Roblox is experiencing rapid growth in daily active users and needs to build a data platform that can support tens of millions of monthly players, powering features across the company and enabling efficient and accurate product analytics.
Requirements
- 3-5 years of experience in building and operating large‑scale data‑lake on AWS and/or on-prem with relevant technology such as Hive, Kubernetes, Iceberg, Flink.
- Solid understanding of Spark, and ability to write, debug and optimize Spark or PySpark code.
- Proficient in one of these languages: Python or Java
- Deep understanding in at least one of the data domains: ETL/ELT, Storage and Cost, Spark, Discovery and Metadata, Quality/O11y, Governance.
Responsibilities
- Push our data platform to be robust and opinionated in domains such as data discovery and governance, metadata management, managed ETL and streaming, Spark optimization, and more.
- Partner with ML, Data Engineering, Data Science and Product teams to support their use cases.
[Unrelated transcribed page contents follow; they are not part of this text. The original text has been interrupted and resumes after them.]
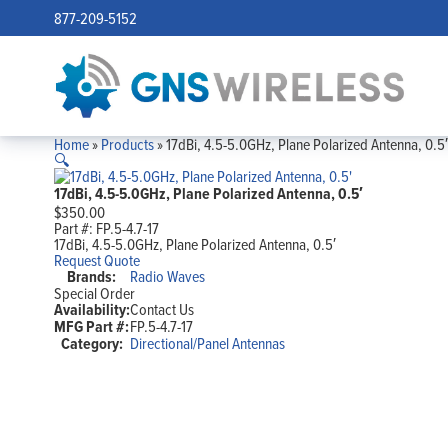
877-209-5152
Home
»
Products
»
17dBi, 4.5-5.0GHz, Plane Polarized Antenna, 0.5′
🔍
17dBi, 4.5-5.0GHz, Plane Polarized Antenna, 0.5′
$
350.00
Part #:
FP.5-4.7-17
17dBi, 4.5-5.0GHz, Plane Polarized Antenna, 0.5′
Request Quote
Brands:
Radio Waves
Special Order
Availability:
Contact Us
MFG Part #:
FP.5-4.7-17
Category:
Directional/Panel Antennas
- Have the opportunity to build the next-gen metrics platform that enables efficient and accurate product analytics across the company.
- Be part of a highly collaborative and dynamic team where we value ownership and opinions.
- Directly influence and shape the data culture and practices across the entire company, building from scratch and see impact in days/weeks not months years
- Stay current with emerging technologies and push innovation in data across Roblox.
Other
- A graduate degree or equivalent experience in Computer Science, Engineering, or a related technical field is a plus.
- Roles that are based in an office are onsite Tuesday, Wednesday, and Thursday, with optional presence on Monday and Friday (unless otherwise noted).